Carry shoes, sunscreen and water in a day pack – Hierapolis is dry, hot and dusty.
When to visit Pamukkale.
Spring April to Mid June is a good time. Summer would be very hot. Autumn is also good. It is when we were there. Keep in mind that Cleopatra Antique Pool is only open in Summer (April 15th to October 3rd). If you want to access this pool in Autumn, then arrive just prior to October 3rd.
The slopes do have a reputation for being over-crowded and I admit that when I first looked up at the line of people trudging up the slope my heart sank. It looked like peak season on Mt. Everest. I had doubts. But this can easily be overcome by starting later in the day or early in the morning.
Looking down from the Travertines to the town.
A popular place for wedding photos.
Over the two days I photographed many leaves caught on the rough surface. This leaf is underwater – that is how clear the water is.
Understandably shoes can’t be worn on the travertine which is quite often rough and or slippery – hence the look of concentration in the photo below.
The next day these pools would be full to overflowing.

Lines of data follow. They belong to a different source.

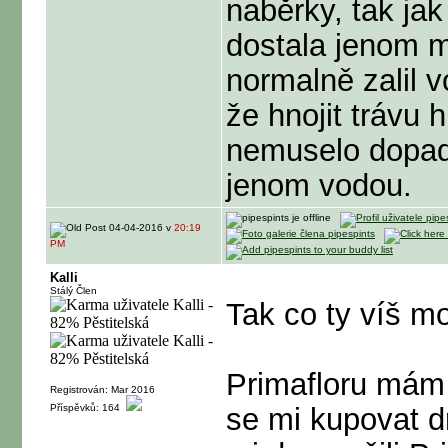
naběrky, tak ja
dostala jenom m
normalně zalil 
že hnojit trávu 
nemuselo dopa
jenom vodou.
04-04-2016 v
20:19
PM
Kalli
Stálý Člen
Tak co ty víš m
Primafloru mám 
Registrován: Mar 2016
Příspěvků: 164
se mi kupovat d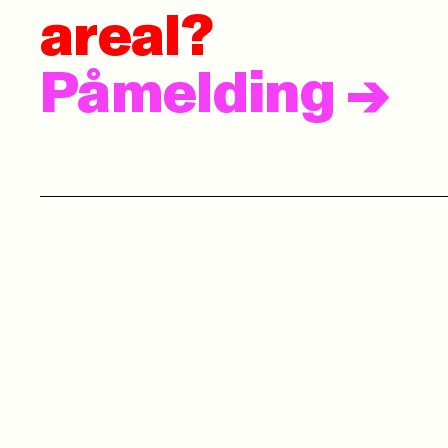
areal?
Påmelding
->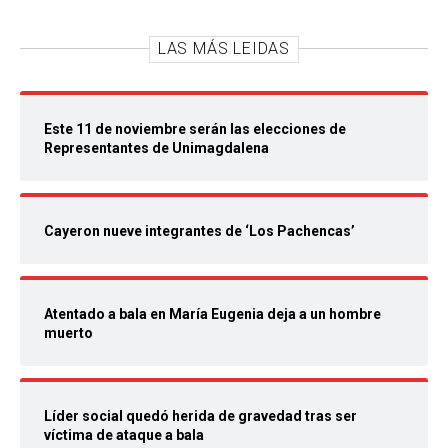
LAS MÁS LEIDAS
Este 11 de noviembre serán las elecciones de
Representantes de Unimagdalena
Cayeron nueve integrantes de ‘Los Pachencas’
Atentado a bala en María Eugenia deja a un hombre
muerto
Líder social quedó herida de gravedad tras ser
víctima de ataque a bala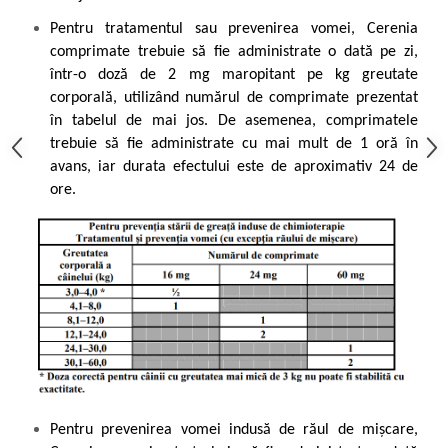
Pentru tratamentul sau prevenirea vomei, Cerenia
comprimate trebuie să fie administrate o dată pe zi,
într-o doză de 2 mg maropitant pe kg greutate
corporală, utilizând numărul de comprimate prezentat
în tabelul de mai jos. De asemenea, comprimatele
trebuie să fie administrate cu mai mult de 1 oră în
avans, iar durata efectului este de aproximativ 24 de
ore.
Pentru prevenirea vomei indusă de răul de mișcare,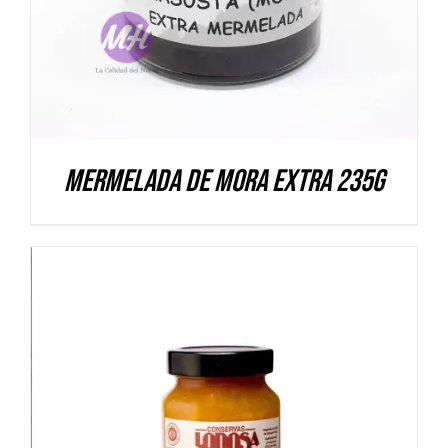
Mermelada de Mora extra 235g
DETALLES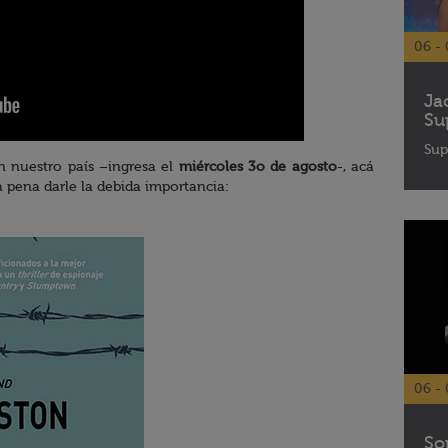
06 - 
Ja
Su
Sup
 nuestro país –ingresa el
miércoles 3o de agosto
-, acá
a pena darle la debida importancia:
06 - 
So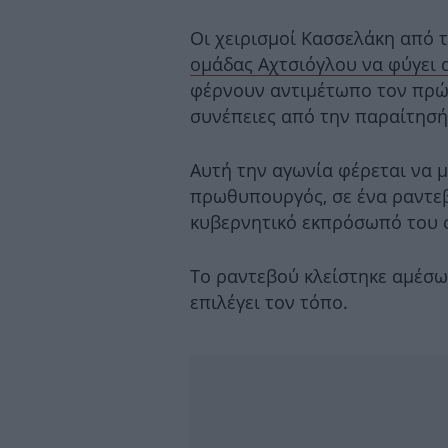
Οι χειρισμοί Κασσελάκη από 
ομάδας Αχτσιόγλου να φύγει 
φέρνουν αντιμέτωπο τον πρώη
συνέπειες από την παραίτησή
Αυτή την αγωνία φέρεται να 
πρωθυπουργός, σε ένα ραντεβ
κυβερνητικό εκπρόσωπό του 
Το ραντεβού κλείστηκε αμέσως
επιλέγει τον τόπο.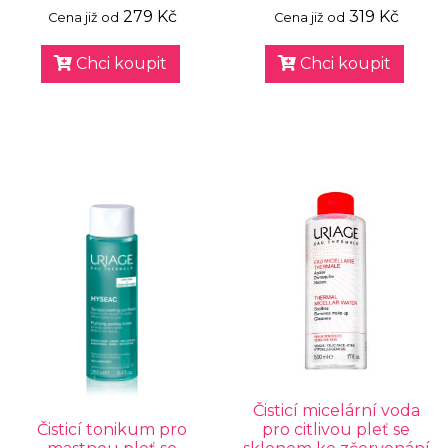
279 Kč
319 Kč
Cena již od
Cena již od
Chci koupit
Chci koupit
Čisticí micelární voda
Čisticí tonikum pro
pro citlivou pleť se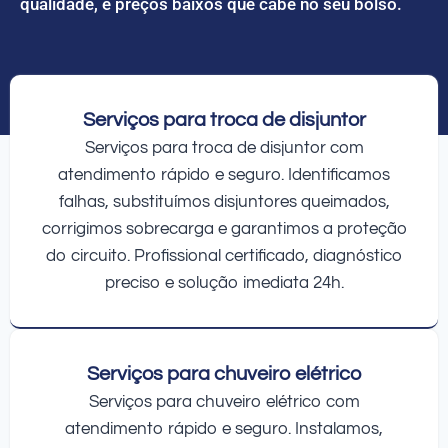
qualidade, e preços baixos que cabe no seu bolso.
Serviços para troca de disjuntor
Serviços para troca de disjuntor com
atendimento rápido e seguro. Identificamos
falhas, substituímos disjuntores queimados,
corrigimos sobrecarga e garantimos a proteção
do circuito. Profissional certificado, diagnóstico
preciso e solução imediata 24h.
Serviços para chuveiro elétrico
Serviços para chuveiro elétrico com
atendimento rápido e seguro. Instalamos,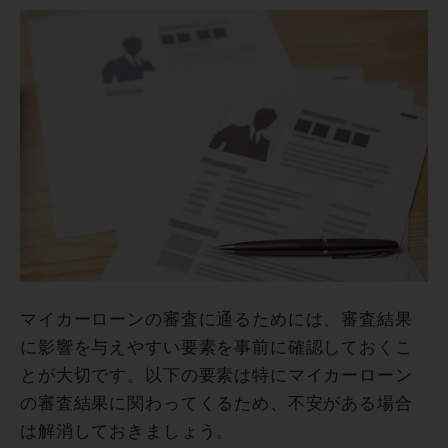
マイカーローンの審査に通るためには、審査結果
に影響を与えやすい要素を事前に確認しておくこ
とが大切です。以下の要素は特にマイカーローン
の審査結果に関わってくるため、不安がある場合
は解消しておきましょう。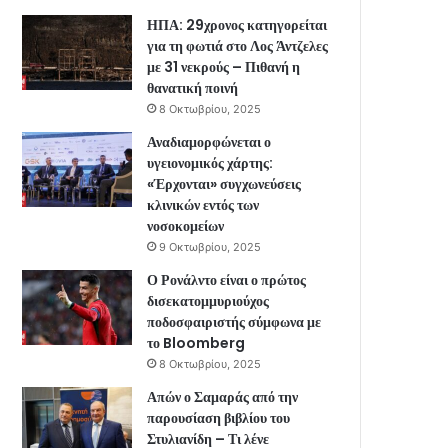
ΗΠΑ: 29χρονος κατηγορείται
για τη φωτιά στο Λος Άντζελες
με 31 νεκρούς – Πιθανή η
θανατική ποινή
8 Οκτωβρίου, 2025
Αναδιαμορφώνεται ο
υγειονομικός χάρτης:
«Έρχονται» συγχωνεύσεις
κλινικών εντός των
νοσοκομείων
9 Οκτωβρίου, 2025
Ο Ρονάλντο είναι ο πρώτος
δισεκατομμυριούχος
ποδοσφαιριστής σύμφωνα με
το Bloomberg
8 Οκτωβρίου, 2025
Απών ο Σαμαράς από την
παρουσίαση βιβλίου του
Στυλιανίδη – Τι λένε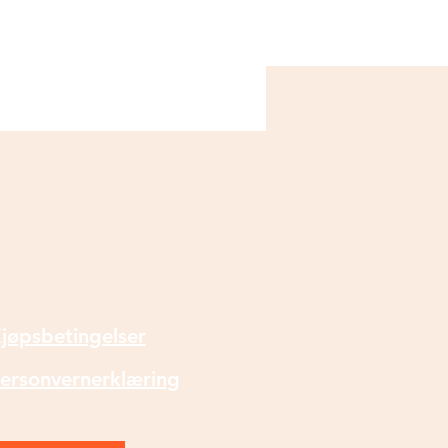
INFORMASJON
jøpsbetingelser
ersonvernerklæring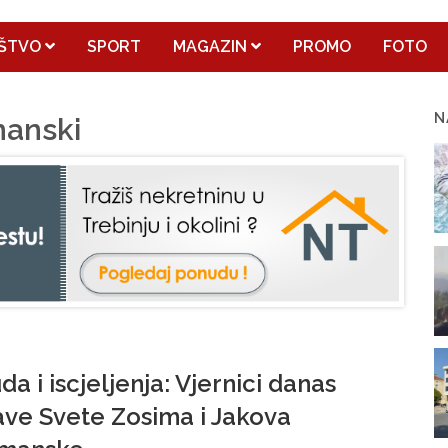
ŠTVO
SPORT
MAGAZIN
PROMO
FOTO
N
manski
da i iscjeljenja: Vjernici danas
ave Svete Zosima i Jakova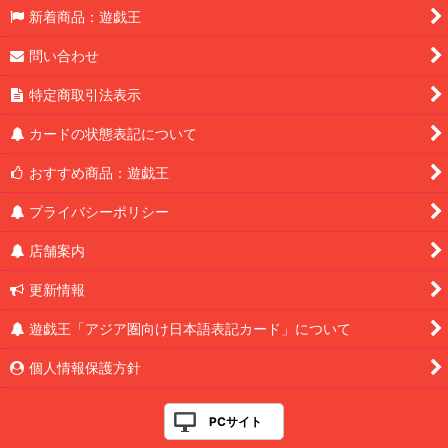
新着商品：遊戯王
問い合わせ
特定商取引法表示
カードの状態表記について
おすすめ商品：遊戯王
プライバシーポリシー
店舗案内
更新情報
遊戯王「アジア圏向け日本語表記カード」について
個人情報保護方針
PCサイト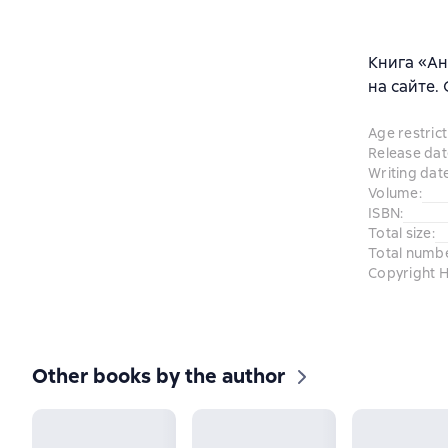
Книга «Ан
на сайте.
Age restrict
Release dat
Writing dat
Volume
:
ISBN
:
Total size
:
Total numb
Copyright H
Other books by the author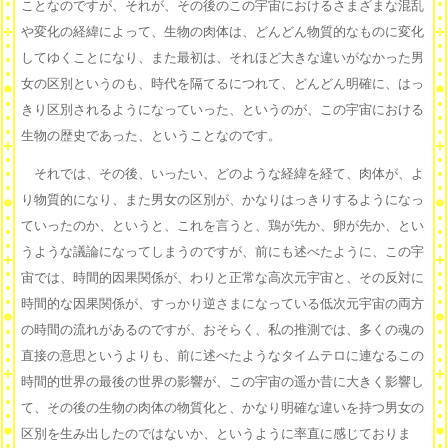
ことなのですが、それが、その後のこの宇宙におけるさまざまな混乱
や変化の経緯によって、生物の肉体は、どんどん物質的なものに変化
してゆくことになり、また最初は、それほど大きな違いがなかった男
女の区別というのも、時代を隔てるにつれて、どんどん明確に、はっ
きり区別されるようになっていった、というのが、この宇宙における
生物の歴史であった、ということなのです。
それでは、その後、いったい、どのような経緯を経て、肉体が、よ
り物質的になり、また男女の区別が、かなりはっきりするようになっ
ていったのか、というと、これを言うと、鶏が先か、卵が先か、とい
うような議論になってしまうのですが、前にも述べたように、この宇
宙では、時間的因果関係が、わりと正常な高次元宇宙と、その反対に
時間的な因果関係が、すっかり逆さまになっている低次元宇宙の両方
の時間の流れがあるのですが、おそらく、私の推測では、多くの魂の
直接の意思というよりも、前に述べたようなタイムテロに連なるこの
時間的世界の最後の世界の影響が、この宇宙の遥か昔に大きく影響し
て、その後の生物の肉体の物質化と、かなり明確な違いを持つ男女の
区別を生み出したのではないか、というように率直に感じておりま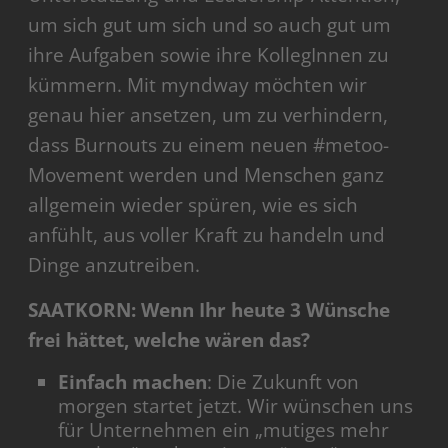
um sich gut um sich und so auch gut um
ihre Aufgaben sowie ihre KollegInnen zu
kümmern. Mit myndway möchten wir
genau hier ansetzen, um zu verhindern,
dass Burnouts zu einem neuen #metoo-
Movement werden und Menschen ganz
allgemein wieder spüren, wie es sich
anfühlt, aus voller Kraft zu handeln und
Dinge anzutreiben.
SAATKORN: Wenn Ihr heute 3 Wünsche
frei hättet, welche wären das?
Einfach machen
: Die Zukunft von
morgen startet jetzt. Wir wünschen uns
für Unternehmen ein „mutiges mehr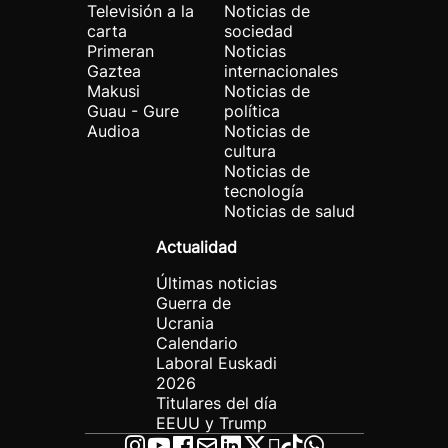
Televisión a la
Noticias de
carta
sociedad
Primeran
Noticias
Gaztea
internacionales
Makusi
Noticias de
Guau - Gure
política
Audioa
Noticias de
cultura
Noticias de
tecnología
Noticias de salud
Actualidad
Últimas noticias
Guerra de
Ucrania
Calendario
Laboral Euskadi
2026
Titulares del día
EEUU y Trump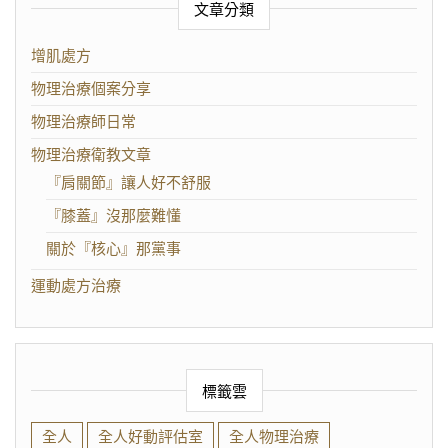
文章分類
增肌處方
物理治療個案分享
物理治療師日常
物理治療衛教文章
『肩關節』讓人好不舒服
『膝蓋』沒那麼難懂
關於『核心』那黨事
運動處方治療
標籤雲
全人
全人好動評估室
全人物理治療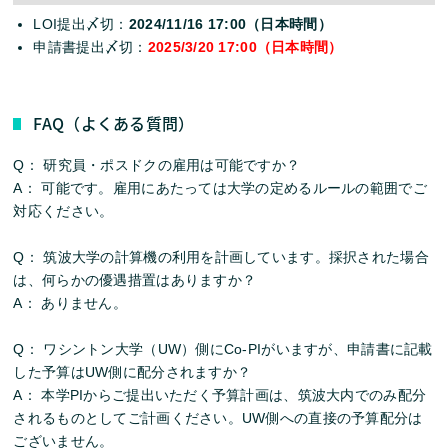
LOI提出〆切：
2024/11/16 17:00（日本時間）
申請書提出〆切：
2025/3/20 17:00（日本時間）
FAQ（よくある質問）
Q： 研究員・ポスドクの雇用は可能ですか？
A： 可能です。雇用にあたっては大学の定めるルールの範囲でご
対応ください。
Q： 筑波大学の計算機の利用を計画しています。採択された場合
は、何らかの優遇措置はありますか？
A： ありません。
Q： ワシントン大学（UW）側にCo-PIがいますが、申請書に記載
した予算はUW側に配分されますか？
A： 本学PIからご提出いただく予算計画は、筑波大内でのみ配分
されるものとしてご計画ください。UW側への直接の予算配分は
ございません。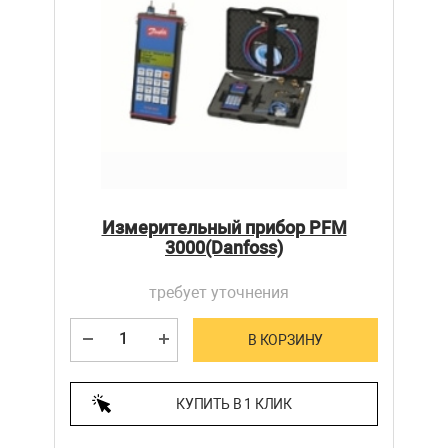
Измерительный прибор PFM
3000(Danfoss)
требует уточнения
В КОРЗИНУ
КУПИТЬ В 1 КЛИК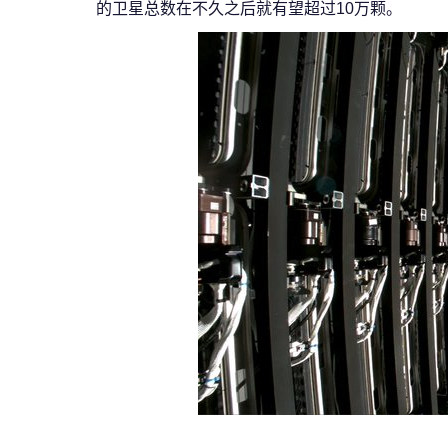
的卫星总数在不久之后就有望超过10万颗。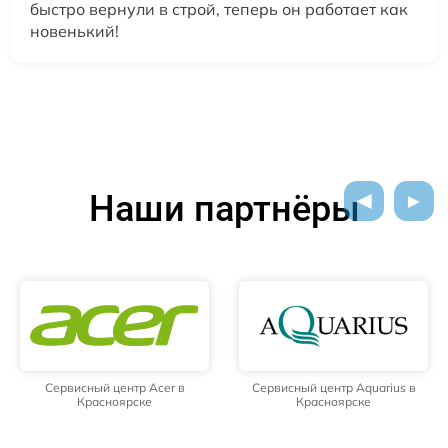
быстро вернули в строй, теперь он работает как
новенький!
Наши партнёры
Сервисный центр Acer в
Сервисный центр Aquarius в
Красноярске
Красноярске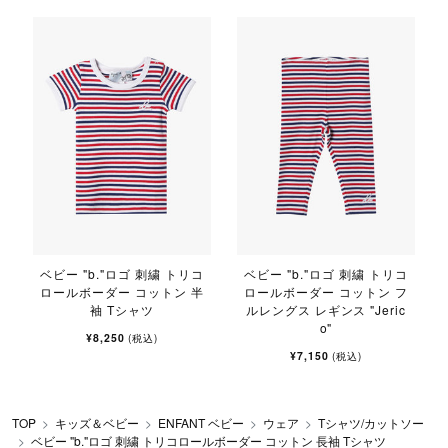
ベビー "b."ロゴ 刺繍 トリコ
ベビー "b."ロゴ 刺繍 トリコ
ロールボーダー コットン 半
ロールボーダー コットン フ
袖 Tシャツ
ルレングス レギンス "Jeric
o"
¥8,250
(税込)
¥7,150
(税込)
TOP
キッズ＆ベビー
ENFANT ベビー
ウェア
Tシャツ/カットソー
ベビー "b."ロゴ 刺繍 トリコロールボーダー コットン 長袖 Tシャツ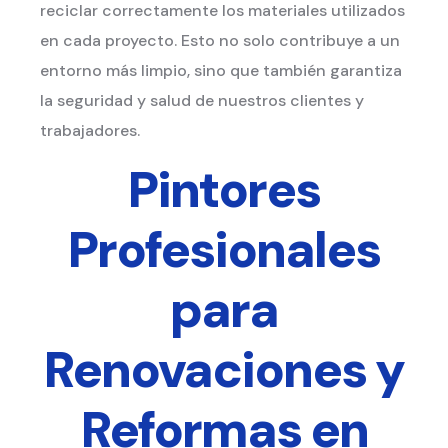
reciclar correctamente los materiales utilizados
en cada proyecto. Esto no solo contribuye a un
entorno más limpio, sino que también garantiza
la seguridad y salud de nuestros clientes y
trabajadores.
Pintores
Profesionales
para
Renovaciones y
Reformas en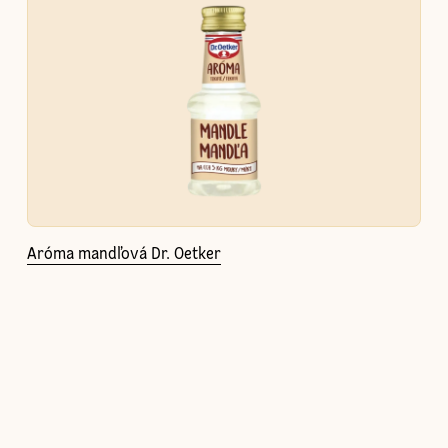
Aróma mandľová Dr. Oetker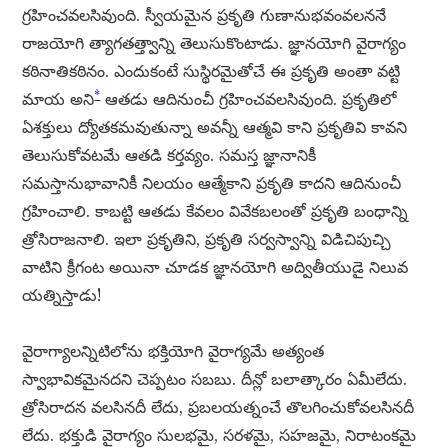
గ్రహించవలసివుంది. స్వీయమైన ప్రకృతి గుణానుభవంవలననే
రాజయోగి త్యాగతత్త్వాన్ని తెలుసుకొంటాడు. జ్ఞానయోగి వైరాగ్యం
కఠినాతికఠినం. ఎందుకంటే సుస్థిరమైతోచే ఈ ప్రకృతి అంతా వట్టి
*
మాయ అని
ఆతడు ఆదినుంచీ గ్రహించవలసివుంది. ప్రకృతిలో
ఏశక్తులు ద్యోతకమవుతున్నా అవన్నీ ఆత్మవి కాని ప్రకృతివి కావని
తెలుసుకోవటమే ఆతడి కర్తవ్యం. సమస్త జ్ఞానానికీ
సమస్తానుభావానికీ నిలయం ఆత్మేకాని ప్రకృతి కాదని ఆదినుంచీ
గ్రహించాలి. కాబట్టి ఆతడు కేవలం వివేకబలంతో ప్రకృతి బంధాన్ని
త్రోసిరాజనాలి. ఇలా ప్రకృతిని, ప్రకృతి సర్వస్వాన్ని విడిచిపుచ్చి
వాటిని క్రీగంట అయినా చూడక జ్ఞానయోగి అద్వితీయుడై నిలువ
యత్నిస్తాడు!
వైరాగ్యాలన్నిటిలోను భక్తియోగి వైరాగ్యమే అత్యంత
స్వాభావికమైనదని చెప్పటం సబబు. దీన్లో బలాత్కారం ఏమీలేదు.
త్రోసిరాదన వలసినదీ లేదు, ప్రబలయత్నంచే తొలగించుకోవలసినదీ
లేదు. భక్తుడి వైరాగ్యం సులభమై, సరళమై, సహజమై, నిరాటంకమై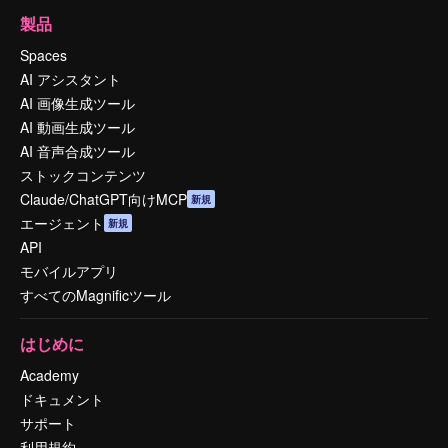
製品
Spaces
AI アシスタント
AI 画像生成ツール
AI 動画生成ツール
AI 音声合成ツール
ストックコンテンツ
Claude/ChatGPT向けMCP
新規
エージェント
新規
API
モバイルアプリ
すべてのMagnificツール
はじめに
Academy
ドキュメント
サポート
利用規約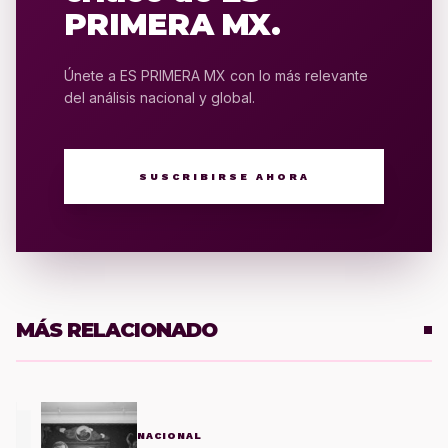
PRIMERA MX.
Únete a ES PRIMERA MX con lo más relevante
del análisis nacional y global.
SUSCRIBIRSE AHORA
MÁS RELACIONADO
1
NACIONAL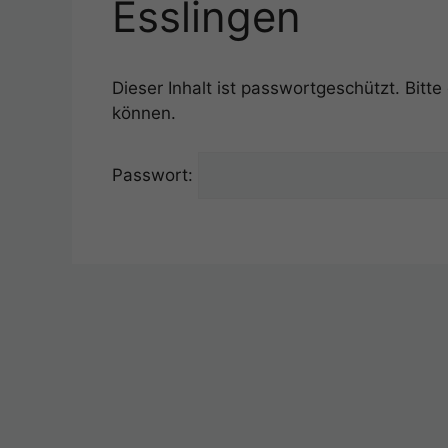
Esslingen
Dieser Inhalt ist passwortgeschützt. Bitt
können.
Passwort:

You can see more of my Favourite Turkish Photos here.
Our two experiences were quite different. The first day was special because of the time of day, the anticipation, the sunset and the uniqueness of the travertines of course. On the second day the sun was even brighter and the reflected glare made us thankful for our sunglasses. More water was released and it gushed everywhere – pools that were dry the day before slowly filled and overflowed – waterfalls formed and the travertines were transformed. The sudden influx of water made the ascent even more exciting.
All of the above photos were taken on the first afternoon. I will share those from the second day including the ruins of Heirapolis at another time.
Budget Travel Tip
When we visited the travertines did not close. Outside of ticket booth hours they were free to access. I do not recommend doing so but if you try going after dark most definitely take a torch – falling could be deadly. Although the surface is mostly rough there are places where it is very slippery.
Pamukkale Entrance Fee and Hierapolis Entrance Fee
The entrance fee of 35 tl includes entrance to the ruins of Hierapolis at the summit. Hierapolis is an impressive destination in it’s own right so this is superb value.
Children under 18 are free.
Pamukkale Opening Hours
- Summer – April 15th to October 2nd – 0800 to 2100 hours
- Rest of the Year – October 3rd to April 14th – 0830 to 1700 hours
Pamukkale Cleoptra’s Pool
Cleopatra’s Pool Hierapolis
Surely the ultimate thermal pool, it’s warm mineral rich waters are said to heal skin diseases, circulatory problems, rheumatism and help symptoms of heart disease. A booming health centre during Roman Times, Cleopatra herself bathed in an earlier pool on the exact site supposedly gifted to her from Marc Anthony.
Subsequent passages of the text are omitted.